4. Likewise, the warranty expires if the other party and/or any third party engaged by it performs work to or makes changes to the goods provided.
5. If we replace any components in meeting our warranty obligation, the components replaced become our property.
6. If the other party fails to meet, or meet in time, any obligation arising from the agreement entered into between the parties, we are not obliged to provide any warranty as long as such failure continues.

1. Goods delivered remain our property until the other party has paid for all deliveries made or yet to be made and all work performed or yet to be performed under the agreement, including interest and costs. In the event of the other party’s suspension of payments, bankruptcy or liquidation or, in the event that the other party is a natural person, death, we have the right to cancel the order in whole or in part without any notification of default or court intervention being required and to demand that the unpaid portion of the delivered goods be returned. Such cancellation and return do not prejudice our right to demand compensation for loss or damage. In these events, any claim we have against the other party is immediately due and payable.
2. The other party may resell or use the goods as part of its ordinary business operations, but it may not pledge them or use them to provide security for payment of a third-party claim. Furthermore, as security for the payment of all our claims, however arisen, we acquire a non-possessory pledge resulting from the claim, on all those goods in which goods we delivered have been integrated or of which they form part. The engagement confirmation signed by the other party and the subsequent written acceptance on our part constitute private instruments within the meaning of the law.

Unless agreed otherwise in writing, payment must be made in cash, without discount or set-off, upon delivery or by bank transfer to an account we designate within 30 days of the invoice date. The value date stated on our bank statements is determinative and is therefore considered the date of payment. All payments the other party makes first serve to pay any interest and collection costs we have incurred, and subsequently to pay the longest outstanding invoices. If the other party:
A. is declared bankrupt, relinquishes its assets, files a petition for suspension of payments or if all or part of its assets are seized;
B. deceases or is placed under guardianship;
C. fails to meet an obligation arising from the law or from these terms and conditions;
D. fails to pay an invoice amount or a part thereof within the period set; or
E. ceases or transfers its business or a significant part thereof, which includes the contribution of its business to an existing company or a company yet to be incorporated, or changes the objects of its business,
the mere occurrence of one of these circumstances gives us the right to either terminate the agreement or immediately demand full payment of any amount the other party may owe us with respect to the services we have provided, without any warning or notification of default being required, without prejudice to our right to compensation for costs, damage, loss and interest.

1. If payment is not made within the period referred to in the previous article, the other party is in default by operation of law. From the invoice date onwards, it owes interest at a rate of 1% per month or part thereof, charged on the amount outstanding.
2. All judicial and extrajudicial costs we incur are borne by the other party. Judicial costs include all costs of legal assistance and representation incurred during legal proceedings that exceed the liquidation rate. Extrajudicial costs amount at least to 15% of the amount owed, which includes the interest referred to above.

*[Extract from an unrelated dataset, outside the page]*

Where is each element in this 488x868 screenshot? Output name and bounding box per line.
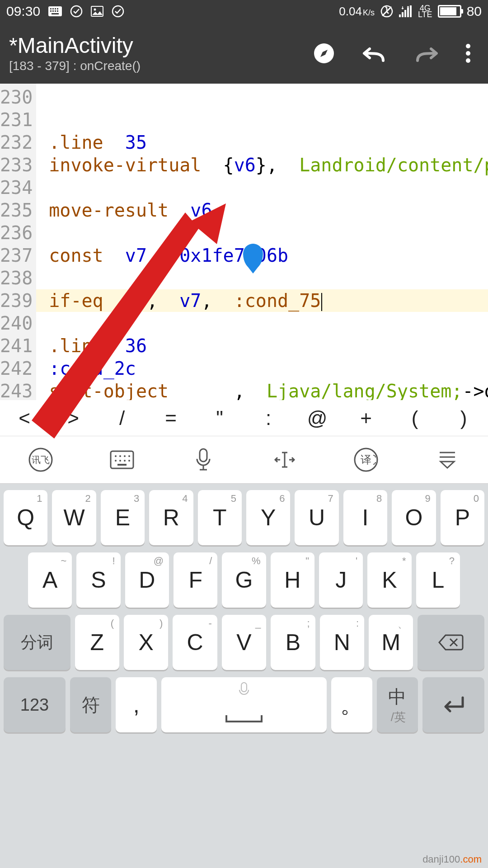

All our offers and agreements, as well as their performance, are exclusively governed by Dutch law.

All disputes, including those considered disputes by only one of the parties, arising from or relating to the agreement governed by these terms and conditions, or the terms and conditions themselves, as well as its interpretation and performance, both of a factual and of a legal nature, are settled by the competent civil court in whose jurisdiction our registered office is located, unless the sub-district court has jurisdiction.